Y es que, más que en los armamentos y
estratagemas, confiamos en la fortaleza de alma con que naturalmente acometemos
nuestras empresas. Y en cuanto a la educación, mientras ellos procuran adquirir
coraje realizando desde muy jóvenes una
ardua ejercitación, nosotros, aunque vivimos más regaladamente, podemos
afrontar peligros no menores que ello.
Prueba de esto es que los espartanos no
realizan sin la compañía de otros sus expediciones militares contra nuestro
territorio, sino junto a todos sus aliados; nosotros, en cambio, aun invadiendo
solos tierra enemiga y combatiendo en suelo extraño contra quienes defienden lo
suyo, la mayor parte de las veces nos llevamos la victoria sin dificultad.
Además, ninguno de nuestros enemigos se ha topado jamás en el campo de batalla
con todas nuestras fuerzas reunidas, pues simultáneamente debemos atender la
mantención de nuestra flota y, en tierra, el envío de nuestra gente a diversos lugares.
Sin embargo, cada vez que en algún lugar ellos se trenzan en lucha con una
facción de los nuestros y resultan vencedores, se ufanan de habernos rechazado
a todos, aunque sólo han vencido a algunos; y si salen derrotados, alegan que
lo fueron ante todos nosotros juntos. Pero lo cierto es que, ya que preferimos
afrontar los peligros de la guerra con serenidad antes que habiéndonos
preparado con arduos ejercicios, ayudados más por la valentía de los caracteres
que por la prescrita en ordenanzas, les llevamos la ventaja de que no nos
angustiamos de antemano por las penurias futuras, y, cuando nos toca
enfrentarlas, no demostramos menos valor que ellos viven en permanente fatiga.
Pero no sólo por éstas, sino también
por otras cualidades nuestra ciudad merece ser admirada.
VI
En efecto, amamos el arte y la belleza
sin desmedirnos, y cultivamos el saber sin ablandarnos.
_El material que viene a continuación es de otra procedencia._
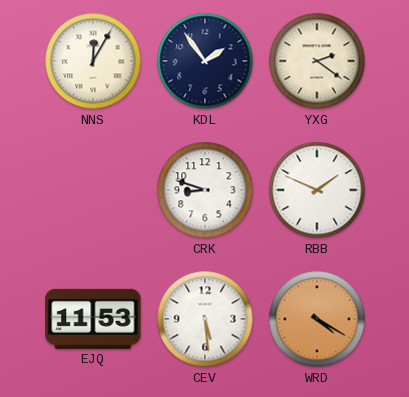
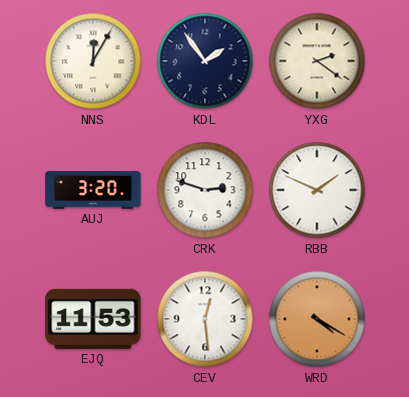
AUJ: none -> 3:20
CRK: 8:48 -> 2:48
CEV: 5:29 -> 12:29
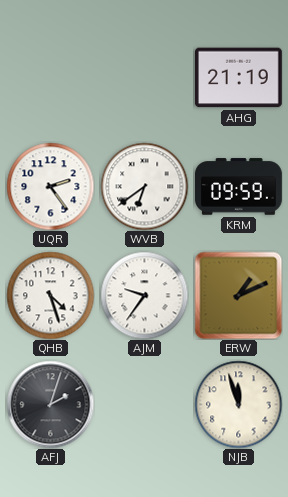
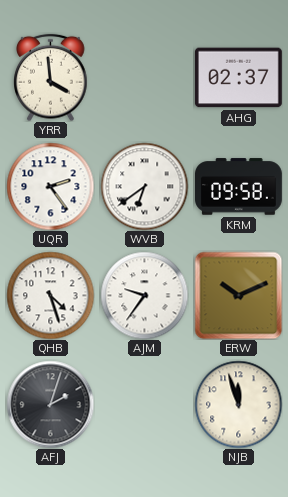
YRR: none -> 3:59
AHG: 21:19 -> 02:37
KRM: 09:59 -> 09:58
ERW: 1:11 -> 10:11
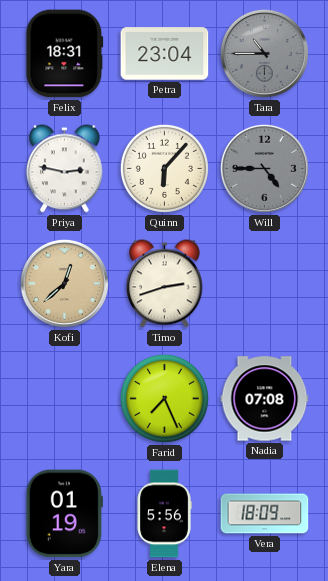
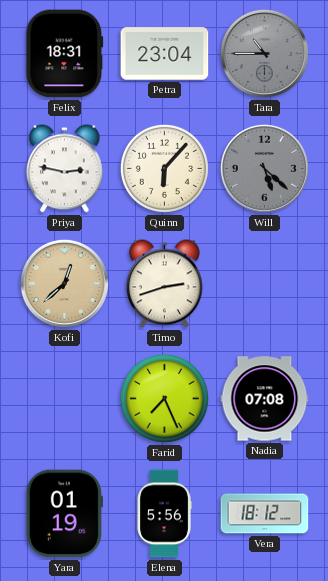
Will: 4:45 -> 5:22
Vera: 18:09 -> 18:12
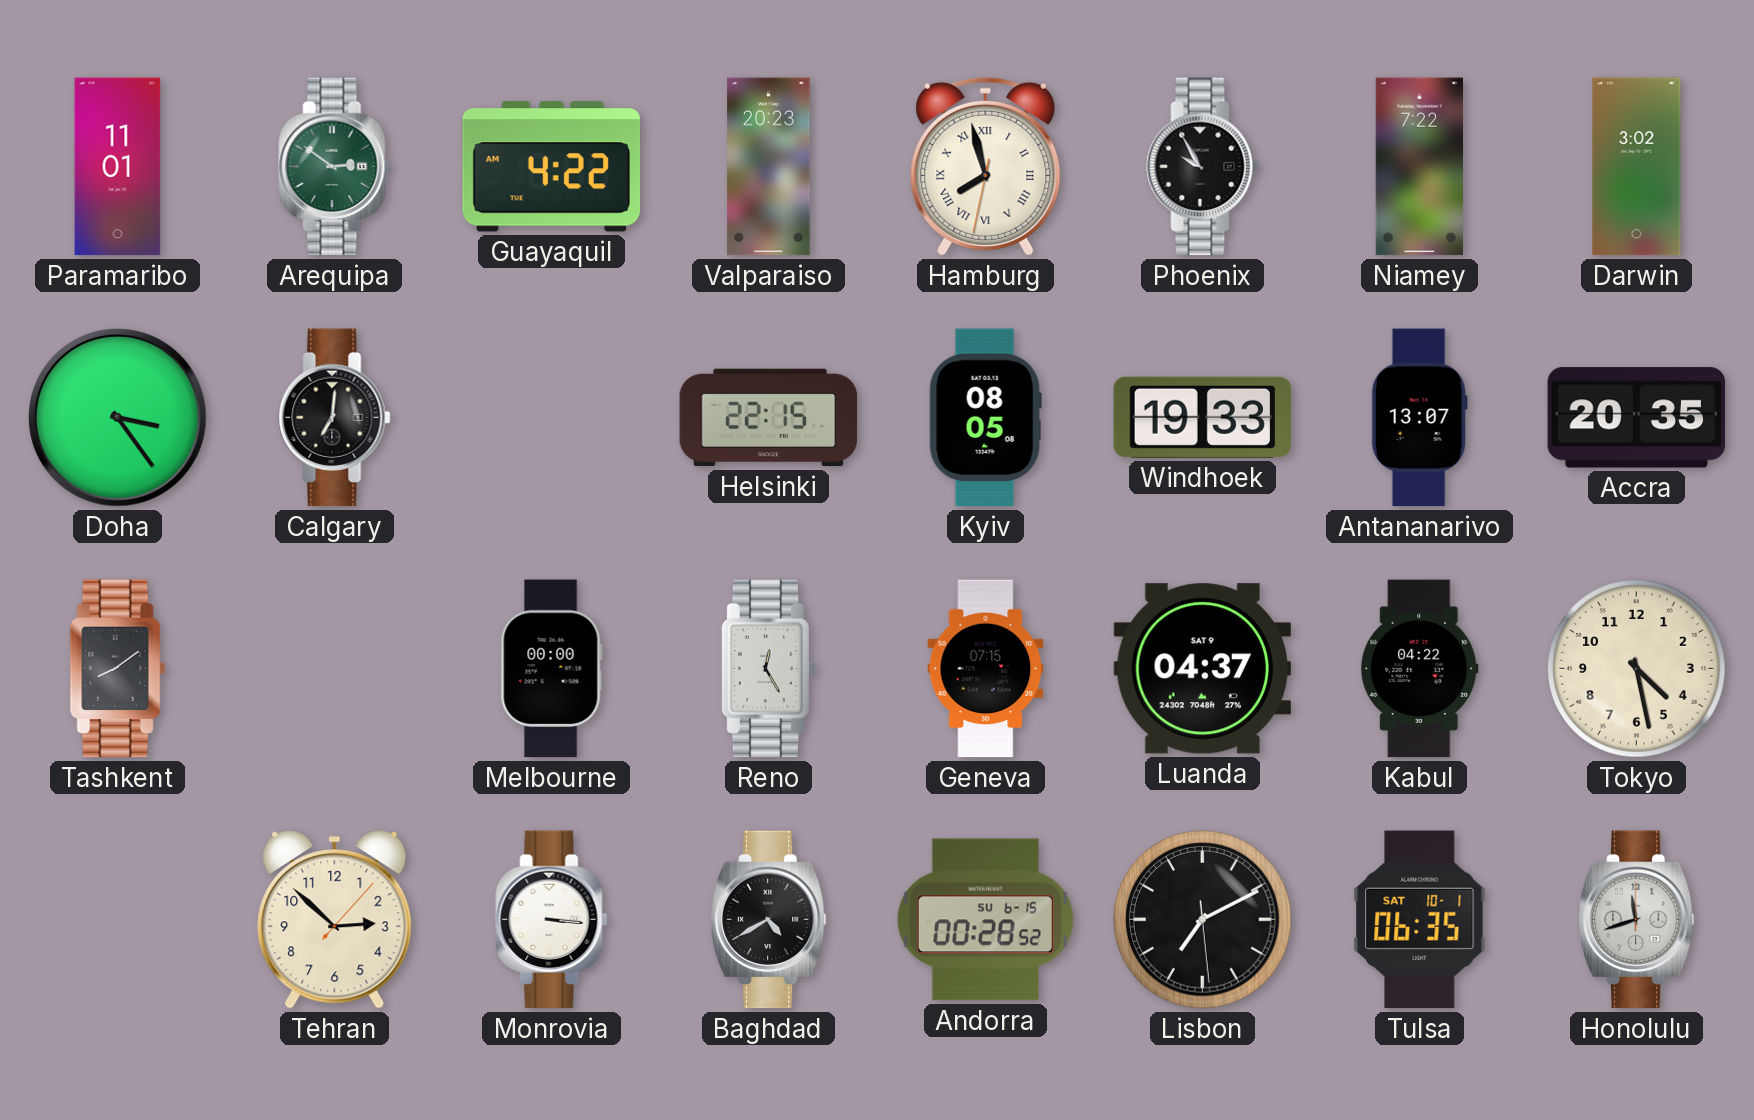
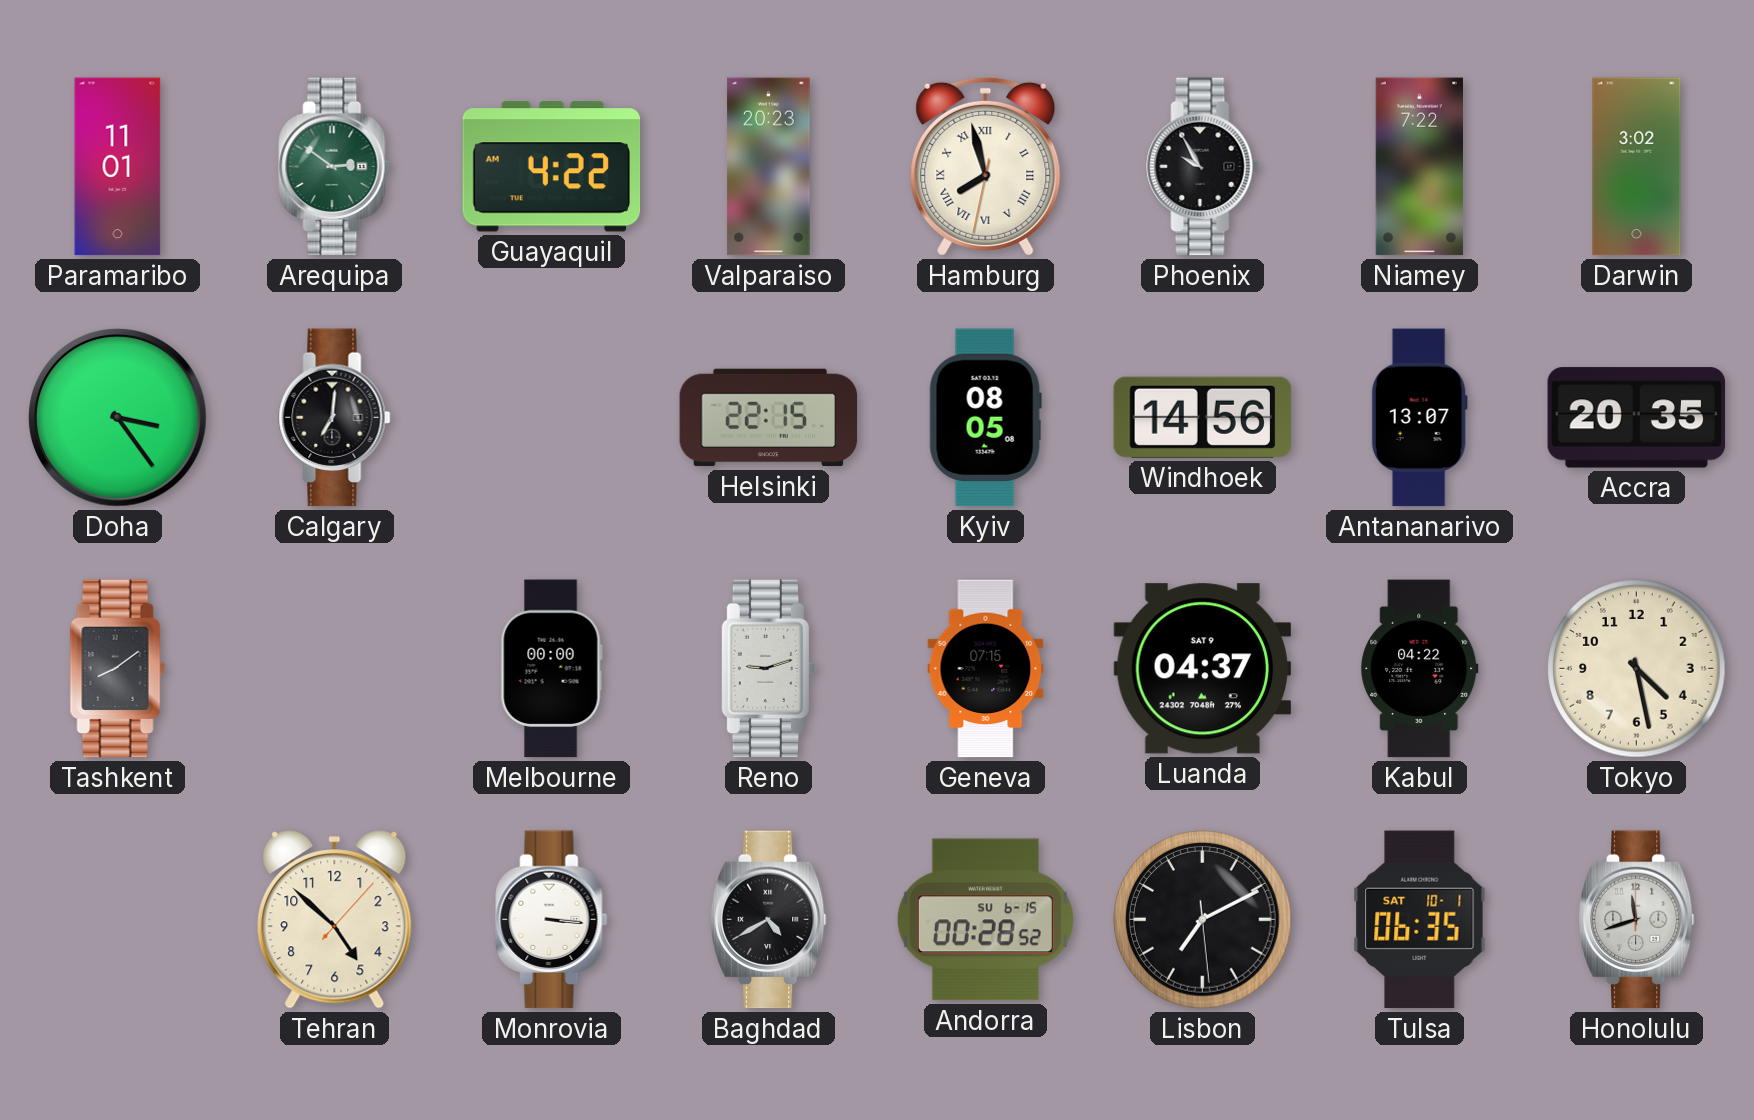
Windhoek: 19:33 -> 14:56
Reno: 12:25 -> 9:12
Tehran: 2:52 -> 4:52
La riqueza representa
para nosotros la oportunidad de realizar algo, y no un motivo para hablar con
soberbia; y en cuanto a la pobreza, para nadie constituye una vergüenza el
reconocerla, sino el no esforzarse por evitarla. Los individuos pueden ellos
mismos ocuparse simultáneamente de sus asuntos privados y de los públicos; no
por el hecho de que cada uno esté entregado a lo suyo, su conocimiento de las
materias políticas es insuficiente. Somos los únicos que tenemos más por inútil
que por tranquila a la persona que no participa en las tareas de la comunidad.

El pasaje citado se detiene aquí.